Em outras palavras, durante o regime militar, consolidou-se a tendência, já observada no período anterior ao golpe, de priorização do modelo previdenciário em detrimento da saúde pública e das iniciativas médicas de caráter preventivo.
1966
Em 1966, foi criado o Instituto Nacional de Previdência Social (INPS), que integrou os antigos institutos de aposentadorias e pensões (IAPs) sob uma única estrutura. O INPS uniformizou a concessão dos benefícios e extinguiu o modelo de gestão tripartite formado pela União juntamente com empresários e trabalhadores, o qual, ao menos formalmente, garantia a participação dos usuários nos órgãos de representação dos institutos.
1967
A extensão da cobertura médico-previdenciária teve continuidade com a inclusão de novos segmentos de trabalhadores ao sistema. Em 1967, os acidentes de trabalho foram incorporados à assistência previdenciária e, quatro anos depois, a proteção foi estendida aos trabalhadores do campo, com a criação do Programa de Assistência ao Trabalhador Rural (Prorural).
1972
Em 1972, foi a vez das empregadas domésticas serem contempladas, o mesmo ocorrendo com os trabalhadores autônomos no ano seguinte.
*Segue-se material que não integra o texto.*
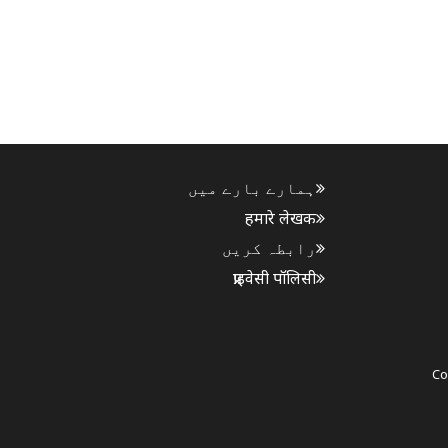
ہمارے بارے میں
हमारे लेखक
رابطہ کریں
प्राइवेसी पॉलिसी
Co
Os que não contribuíam para a previdência continuaram sendo atendidos pela saúde pública nos centros e postos de saúde, pelos serviços de saúde filantrópicos e, no caso das pessoas com maior poder aquisitivo, por consultórios e clínicas privadas.
Saiba Mais
A justificativa técnica para a criação do INPS foi que os IAPs, instituídos a partir do primeiro governo Vargas, estavam prestes a falir. Parece-nos, contudo, que a questão mais importante envolvia a exclusão da participação social na gestão da previdência.
Serviços privados
Serviços privados
Aparentemente contraditórias, as políticas governamentais de incentivo ao capital privado e de expansão do sistema previdenciário estatal iam, na verdade, ao encontro das propostas liberais, uma vez que o governo passou a adotar, por meio do INPS, a contratação de serviços privados no atendimento de seus beneficiários, estimulando um padrão de organização da prática médica voltada para o lucro.
Corrupção
Corrupção
Para o pagamento dos fornecedores de serviços médicos à Previdência foi criada a remuneração por unidades de serviço (US), mecanismo que logo se revelaria uma porta aberta à corrupção e à adoção de procedimentos médicos desnecessários, impedindo com isso qualquer possibilidade de planejamento das atividades consideradas essenciais.
Hospitais particulares
Hospitais particulares
Também sob o governo dos militares, teve início um acelerado processo de expansão da rede de hospitais particulares e das companhias de seguro-saúde privadas. Empreendedores do setor foram agraciados pelo governo com linhas de financiamento a juros baixos para construir hospitais privados ou filantrópicos e vender seus serviços à saúde previdenciária.
Saiba Mais
- Uma consequência relevante do incentivo à medicina privada foi o aumento expressivo do número de leitos particulares.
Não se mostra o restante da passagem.